Task to complete =
Say how many lines in the records include the string "data", adding no other words.

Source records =
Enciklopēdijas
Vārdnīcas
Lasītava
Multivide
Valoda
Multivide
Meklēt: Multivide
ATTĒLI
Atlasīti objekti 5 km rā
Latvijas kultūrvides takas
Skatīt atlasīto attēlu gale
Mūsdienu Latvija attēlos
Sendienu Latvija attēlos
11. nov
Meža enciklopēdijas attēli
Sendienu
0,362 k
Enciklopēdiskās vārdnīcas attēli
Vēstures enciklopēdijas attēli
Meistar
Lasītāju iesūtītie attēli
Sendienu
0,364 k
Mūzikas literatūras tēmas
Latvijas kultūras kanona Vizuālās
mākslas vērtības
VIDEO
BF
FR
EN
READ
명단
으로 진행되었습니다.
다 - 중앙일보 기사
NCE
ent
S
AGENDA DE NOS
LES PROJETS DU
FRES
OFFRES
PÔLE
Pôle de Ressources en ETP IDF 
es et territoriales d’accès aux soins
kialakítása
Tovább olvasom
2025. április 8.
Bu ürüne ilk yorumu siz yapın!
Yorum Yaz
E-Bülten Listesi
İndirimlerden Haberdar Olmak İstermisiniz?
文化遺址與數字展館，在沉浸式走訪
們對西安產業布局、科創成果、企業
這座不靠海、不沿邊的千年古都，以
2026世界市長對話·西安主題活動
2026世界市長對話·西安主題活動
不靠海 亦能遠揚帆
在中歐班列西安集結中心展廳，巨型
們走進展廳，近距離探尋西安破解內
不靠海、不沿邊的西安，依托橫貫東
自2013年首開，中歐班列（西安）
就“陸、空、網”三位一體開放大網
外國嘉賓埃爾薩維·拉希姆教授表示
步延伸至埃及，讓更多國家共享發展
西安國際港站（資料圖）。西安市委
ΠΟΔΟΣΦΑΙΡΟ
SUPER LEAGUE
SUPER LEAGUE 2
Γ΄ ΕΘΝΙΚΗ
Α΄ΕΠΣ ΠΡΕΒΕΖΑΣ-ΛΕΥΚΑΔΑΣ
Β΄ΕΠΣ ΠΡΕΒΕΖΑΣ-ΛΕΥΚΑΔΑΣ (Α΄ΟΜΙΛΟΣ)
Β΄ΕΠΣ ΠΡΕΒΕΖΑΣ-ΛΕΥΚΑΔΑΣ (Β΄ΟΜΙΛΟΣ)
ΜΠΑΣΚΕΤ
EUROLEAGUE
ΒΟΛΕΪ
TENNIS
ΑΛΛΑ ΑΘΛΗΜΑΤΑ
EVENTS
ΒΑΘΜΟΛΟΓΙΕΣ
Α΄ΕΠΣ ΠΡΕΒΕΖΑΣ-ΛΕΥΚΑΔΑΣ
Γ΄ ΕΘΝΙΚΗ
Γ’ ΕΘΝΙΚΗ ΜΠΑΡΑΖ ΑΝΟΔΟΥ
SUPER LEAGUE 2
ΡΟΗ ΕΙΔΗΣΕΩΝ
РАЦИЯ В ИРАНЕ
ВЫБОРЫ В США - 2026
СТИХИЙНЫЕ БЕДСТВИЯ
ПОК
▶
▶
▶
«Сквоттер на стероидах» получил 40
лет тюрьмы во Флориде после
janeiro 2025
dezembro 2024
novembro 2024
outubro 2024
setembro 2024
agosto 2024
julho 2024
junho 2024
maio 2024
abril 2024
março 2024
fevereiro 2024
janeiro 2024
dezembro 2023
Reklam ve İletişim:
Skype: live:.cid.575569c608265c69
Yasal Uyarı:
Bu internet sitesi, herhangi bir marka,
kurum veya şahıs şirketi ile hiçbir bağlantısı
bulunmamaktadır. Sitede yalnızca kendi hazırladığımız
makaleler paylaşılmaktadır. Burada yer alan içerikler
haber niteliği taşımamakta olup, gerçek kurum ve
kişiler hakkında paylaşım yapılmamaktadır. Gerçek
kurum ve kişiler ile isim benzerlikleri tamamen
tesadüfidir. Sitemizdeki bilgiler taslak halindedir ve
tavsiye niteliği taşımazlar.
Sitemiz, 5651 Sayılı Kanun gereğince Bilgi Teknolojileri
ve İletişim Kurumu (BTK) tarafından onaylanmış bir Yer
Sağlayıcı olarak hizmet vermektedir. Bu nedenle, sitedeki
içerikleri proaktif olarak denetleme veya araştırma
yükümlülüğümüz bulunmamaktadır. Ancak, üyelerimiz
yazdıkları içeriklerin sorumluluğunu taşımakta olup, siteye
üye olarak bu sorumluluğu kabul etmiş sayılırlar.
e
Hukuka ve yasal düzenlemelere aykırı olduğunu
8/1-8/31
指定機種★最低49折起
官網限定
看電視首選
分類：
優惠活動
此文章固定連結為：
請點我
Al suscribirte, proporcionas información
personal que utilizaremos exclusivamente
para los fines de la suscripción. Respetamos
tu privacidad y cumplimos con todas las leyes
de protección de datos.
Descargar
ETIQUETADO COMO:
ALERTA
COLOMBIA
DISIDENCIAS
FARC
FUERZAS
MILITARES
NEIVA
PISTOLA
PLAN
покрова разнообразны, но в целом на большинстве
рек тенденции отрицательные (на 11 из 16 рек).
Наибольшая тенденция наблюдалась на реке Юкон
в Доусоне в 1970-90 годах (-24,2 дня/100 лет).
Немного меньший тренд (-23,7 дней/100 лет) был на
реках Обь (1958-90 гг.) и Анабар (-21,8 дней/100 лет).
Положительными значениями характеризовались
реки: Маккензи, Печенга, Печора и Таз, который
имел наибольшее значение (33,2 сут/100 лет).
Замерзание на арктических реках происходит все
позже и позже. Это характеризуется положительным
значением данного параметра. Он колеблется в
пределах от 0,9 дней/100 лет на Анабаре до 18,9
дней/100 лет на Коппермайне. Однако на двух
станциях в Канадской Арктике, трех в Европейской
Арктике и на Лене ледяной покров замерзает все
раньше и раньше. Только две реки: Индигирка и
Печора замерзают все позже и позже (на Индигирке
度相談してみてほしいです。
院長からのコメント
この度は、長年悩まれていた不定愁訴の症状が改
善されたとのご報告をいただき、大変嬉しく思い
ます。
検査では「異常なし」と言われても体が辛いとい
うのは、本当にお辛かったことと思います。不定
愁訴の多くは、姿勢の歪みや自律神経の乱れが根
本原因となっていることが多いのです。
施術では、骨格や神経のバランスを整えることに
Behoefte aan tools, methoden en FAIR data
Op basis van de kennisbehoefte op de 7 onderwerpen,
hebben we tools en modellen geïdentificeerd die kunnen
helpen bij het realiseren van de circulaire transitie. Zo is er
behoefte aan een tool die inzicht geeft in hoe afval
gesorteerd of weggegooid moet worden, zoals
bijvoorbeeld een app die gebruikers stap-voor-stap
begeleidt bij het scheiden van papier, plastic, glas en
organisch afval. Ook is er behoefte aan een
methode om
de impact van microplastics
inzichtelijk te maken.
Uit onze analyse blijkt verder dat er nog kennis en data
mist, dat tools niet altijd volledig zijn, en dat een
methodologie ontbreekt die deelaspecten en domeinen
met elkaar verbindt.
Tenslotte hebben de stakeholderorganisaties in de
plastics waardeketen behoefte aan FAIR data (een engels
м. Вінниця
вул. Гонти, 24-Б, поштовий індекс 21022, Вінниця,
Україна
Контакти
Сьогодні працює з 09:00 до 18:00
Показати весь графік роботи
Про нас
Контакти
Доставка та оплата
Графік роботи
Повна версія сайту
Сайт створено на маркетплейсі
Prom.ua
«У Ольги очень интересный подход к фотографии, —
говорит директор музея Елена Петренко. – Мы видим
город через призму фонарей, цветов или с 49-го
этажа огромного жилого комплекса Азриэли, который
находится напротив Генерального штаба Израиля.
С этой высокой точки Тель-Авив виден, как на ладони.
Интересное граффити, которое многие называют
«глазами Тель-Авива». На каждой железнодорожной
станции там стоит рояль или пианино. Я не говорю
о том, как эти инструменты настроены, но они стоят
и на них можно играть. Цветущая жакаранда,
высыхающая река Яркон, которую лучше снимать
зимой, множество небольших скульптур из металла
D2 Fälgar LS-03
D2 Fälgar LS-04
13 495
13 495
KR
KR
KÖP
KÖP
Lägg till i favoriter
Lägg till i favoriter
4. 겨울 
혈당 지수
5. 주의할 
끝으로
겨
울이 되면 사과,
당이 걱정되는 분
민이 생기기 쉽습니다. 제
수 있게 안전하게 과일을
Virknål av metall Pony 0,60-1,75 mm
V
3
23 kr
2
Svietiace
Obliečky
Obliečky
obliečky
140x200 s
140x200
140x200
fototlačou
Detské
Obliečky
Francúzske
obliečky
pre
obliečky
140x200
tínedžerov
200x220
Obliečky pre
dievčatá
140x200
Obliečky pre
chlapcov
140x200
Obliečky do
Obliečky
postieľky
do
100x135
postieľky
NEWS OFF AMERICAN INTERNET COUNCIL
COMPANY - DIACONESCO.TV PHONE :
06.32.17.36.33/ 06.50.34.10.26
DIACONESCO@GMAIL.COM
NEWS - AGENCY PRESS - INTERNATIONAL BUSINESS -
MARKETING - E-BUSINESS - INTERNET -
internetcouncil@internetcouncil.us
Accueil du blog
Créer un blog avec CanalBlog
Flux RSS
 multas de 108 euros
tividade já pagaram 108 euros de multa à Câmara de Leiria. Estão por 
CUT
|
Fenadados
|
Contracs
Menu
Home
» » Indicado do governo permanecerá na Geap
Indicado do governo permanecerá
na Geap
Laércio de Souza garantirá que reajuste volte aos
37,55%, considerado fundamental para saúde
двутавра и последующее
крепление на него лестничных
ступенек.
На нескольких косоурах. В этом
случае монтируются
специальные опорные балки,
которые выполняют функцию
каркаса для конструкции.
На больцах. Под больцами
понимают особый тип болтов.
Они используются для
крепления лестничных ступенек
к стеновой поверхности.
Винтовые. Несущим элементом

Solution for this problem =
3